At least one of the cranes involved in yesterday's accident was towed back to the Bay Bridge construction campus today as the investigation
into Thursday's accident gets underway, Bay Bridge spokesman Andrew Gordon said.

It remains unclear exactly which agencies might be involved, but the investigation is expected to take around a month, he said.

Two cranes supported on barges were working in tandem to lower a 129-ton section of the temporary support structure for the bridge's new suspension span via a large basket onto a barge when the accident occurred, Metropolitan Transportation Commission spokesman John Goodwin said Thursday.

For reasons that have yet to be determined, at about 12:15 p.m., the temporary structure fell out of the basket and onto the empty barge below, causing the crane and its 168-foot boom to lose its center of gravity and also topple over, Goodwin said.

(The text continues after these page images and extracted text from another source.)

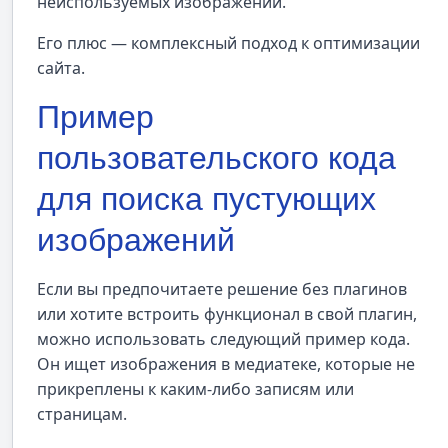
неиспользуемых изображений.
Его плюс — комплексный подход к оптимизации
сайта.
Пример
пользовательского кода
для поиска пустующих
изображений
Если вы предпочитаете решение без плагинов
или хотите встроить функционал в свой плагин,
можно использовать следующий пример кода.
Он ищет изображения в медиатеке, которые не
прикреплены к каким-либо записям или
страницам.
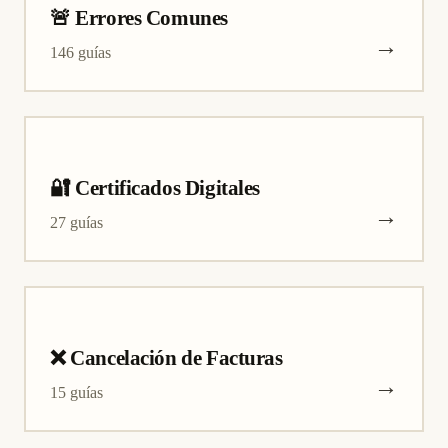
🚨 Errores Comunes
→
146 guías
🔐 Certificados Digitales
→
27 guías
❌ Cancelación de Facturas
→
15 guías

The temporary steel structure punctured the 99- by 88-foot barge but did not sink it. There were four people conducting the work -- two crane operators and two ironworkers -- but no one was injured in the incident, according to Goodwin.

The reconstructed and seismically upgraded Bay Bridge is scheduled to open Labor Day weekend with a grand multi-day celebration.

Officials said today that the crane accident will not slow construction, since it halts only the removal of temporary support structures
for the 2,047-foot suspension span east of Yerba Buena Island. The span is already self-supporting.